• What you should do:
Return, from the data that follows, each line that holds the word "panel".

Rendered page images:

⟨

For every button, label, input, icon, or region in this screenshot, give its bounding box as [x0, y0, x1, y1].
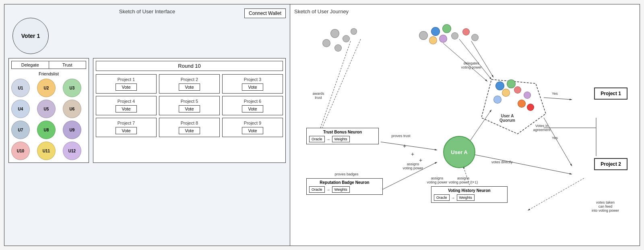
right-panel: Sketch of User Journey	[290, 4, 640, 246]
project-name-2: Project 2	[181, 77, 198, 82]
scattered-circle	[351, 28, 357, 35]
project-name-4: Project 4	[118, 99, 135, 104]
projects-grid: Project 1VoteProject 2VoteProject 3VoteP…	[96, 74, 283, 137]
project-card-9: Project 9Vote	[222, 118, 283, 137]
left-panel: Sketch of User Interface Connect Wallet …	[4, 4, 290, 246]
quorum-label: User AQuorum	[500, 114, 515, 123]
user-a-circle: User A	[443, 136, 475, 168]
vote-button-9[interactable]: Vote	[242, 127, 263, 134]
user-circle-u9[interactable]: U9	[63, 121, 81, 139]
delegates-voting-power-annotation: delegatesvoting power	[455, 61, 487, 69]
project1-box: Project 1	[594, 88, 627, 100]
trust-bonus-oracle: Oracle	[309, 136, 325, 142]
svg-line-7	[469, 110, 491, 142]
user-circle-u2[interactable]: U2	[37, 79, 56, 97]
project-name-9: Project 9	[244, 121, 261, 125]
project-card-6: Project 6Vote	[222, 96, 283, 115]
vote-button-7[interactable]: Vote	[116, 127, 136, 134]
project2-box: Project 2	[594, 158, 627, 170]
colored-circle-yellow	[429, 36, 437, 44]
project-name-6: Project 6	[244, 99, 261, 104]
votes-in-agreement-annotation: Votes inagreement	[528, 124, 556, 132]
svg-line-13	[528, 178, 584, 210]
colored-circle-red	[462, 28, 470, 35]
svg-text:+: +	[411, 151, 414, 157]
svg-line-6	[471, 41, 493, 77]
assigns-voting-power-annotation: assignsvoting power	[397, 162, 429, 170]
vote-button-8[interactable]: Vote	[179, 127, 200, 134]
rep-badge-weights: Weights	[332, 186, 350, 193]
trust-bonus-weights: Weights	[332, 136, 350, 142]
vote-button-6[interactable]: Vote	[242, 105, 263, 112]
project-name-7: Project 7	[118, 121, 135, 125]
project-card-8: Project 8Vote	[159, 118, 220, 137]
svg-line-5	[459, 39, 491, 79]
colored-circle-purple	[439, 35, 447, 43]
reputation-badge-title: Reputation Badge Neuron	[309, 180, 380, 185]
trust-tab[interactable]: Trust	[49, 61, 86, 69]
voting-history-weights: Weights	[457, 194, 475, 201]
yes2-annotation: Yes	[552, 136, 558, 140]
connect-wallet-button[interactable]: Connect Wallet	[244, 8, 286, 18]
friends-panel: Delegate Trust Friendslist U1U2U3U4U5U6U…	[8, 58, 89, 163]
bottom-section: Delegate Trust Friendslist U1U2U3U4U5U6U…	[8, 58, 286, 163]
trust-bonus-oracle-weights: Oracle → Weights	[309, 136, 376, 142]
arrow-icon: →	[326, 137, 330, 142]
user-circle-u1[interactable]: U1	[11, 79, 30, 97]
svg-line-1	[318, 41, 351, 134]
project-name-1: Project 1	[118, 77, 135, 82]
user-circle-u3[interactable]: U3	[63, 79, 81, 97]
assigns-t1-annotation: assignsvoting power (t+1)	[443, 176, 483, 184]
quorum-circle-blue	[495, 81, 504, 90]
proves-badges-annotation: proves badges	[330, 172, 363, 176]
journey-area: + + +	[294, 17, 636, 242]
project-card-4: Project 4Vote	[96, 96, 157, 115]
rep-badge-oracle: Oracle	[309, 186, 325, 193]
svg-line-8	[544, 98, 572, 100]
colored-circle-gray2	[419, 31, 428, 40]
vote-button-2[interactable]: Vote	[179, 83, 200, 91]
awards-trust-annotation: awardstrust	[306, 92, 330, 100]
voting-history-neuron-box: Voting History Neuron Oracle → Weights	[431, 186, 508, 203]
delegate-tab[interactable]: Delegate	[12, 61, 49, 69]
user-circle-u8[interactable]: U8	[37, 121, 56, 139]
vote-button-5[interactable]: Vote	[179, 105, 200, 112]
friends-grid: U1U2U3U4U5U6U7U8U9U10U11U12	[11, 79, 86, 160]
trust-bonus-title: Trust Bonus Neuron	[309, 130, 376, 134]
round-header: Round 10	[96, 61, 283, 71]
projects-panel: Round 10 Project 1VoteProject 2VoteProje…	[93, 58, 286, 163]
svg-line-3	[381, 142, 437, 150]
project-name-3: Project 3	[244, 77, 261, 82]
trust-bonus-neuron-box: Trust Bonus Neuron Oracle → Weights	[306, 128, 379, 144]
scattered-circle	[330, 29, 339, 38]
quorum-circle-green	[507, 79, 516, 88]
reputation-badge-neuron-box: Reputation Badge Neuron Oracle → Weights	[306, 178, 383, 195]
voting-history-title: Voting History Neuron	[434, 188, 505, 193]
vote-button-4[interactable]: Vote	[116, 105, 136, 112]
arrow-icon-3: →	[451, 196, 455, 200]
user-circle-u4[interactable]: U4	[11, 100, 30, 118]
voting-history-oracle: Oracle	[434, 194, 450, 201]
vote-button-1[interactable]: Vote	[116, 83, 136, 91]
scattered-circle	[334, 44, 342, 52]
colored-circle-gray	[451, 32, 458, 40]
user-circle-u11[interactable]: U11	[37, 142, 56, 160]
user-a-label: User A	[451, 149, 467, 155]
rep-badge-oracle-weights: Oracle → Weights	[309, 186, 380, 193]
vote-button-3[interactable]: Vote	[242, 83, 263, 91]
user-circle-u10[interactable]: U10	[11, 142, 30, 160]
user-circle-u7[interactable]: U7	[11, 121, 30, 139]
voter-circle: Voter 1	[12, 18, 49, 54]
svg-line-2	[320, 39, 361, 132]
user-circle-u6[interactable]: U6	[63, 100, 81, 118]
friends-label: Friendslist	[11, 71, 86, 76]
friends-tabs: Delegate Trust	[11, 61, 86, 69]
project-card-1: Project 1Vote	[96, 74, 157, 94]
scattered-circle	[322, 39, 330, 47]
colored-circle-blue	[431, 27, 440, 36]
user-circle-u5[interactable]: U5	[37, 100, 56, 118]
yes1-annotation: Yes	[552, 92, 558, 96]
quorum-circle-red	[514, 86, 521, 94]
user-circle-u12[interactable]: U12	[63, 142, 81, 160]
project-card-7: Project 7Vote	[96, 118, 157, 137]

⟩

• Exercise output:
right-panel: Sketch of User Journey	[290, 4, 640, 246]
left-panel: Sketch of User Interface Connect Wallet …	[4, 4, 290, 246]
friends-panel: Delegate Trust Friendslist U1U2U3U4U5U6U…	[8, 58, 89, 163]
projects-panel: Round 10 Project 1VoteProject 2VoteProje…	[93, 58, 286, 163]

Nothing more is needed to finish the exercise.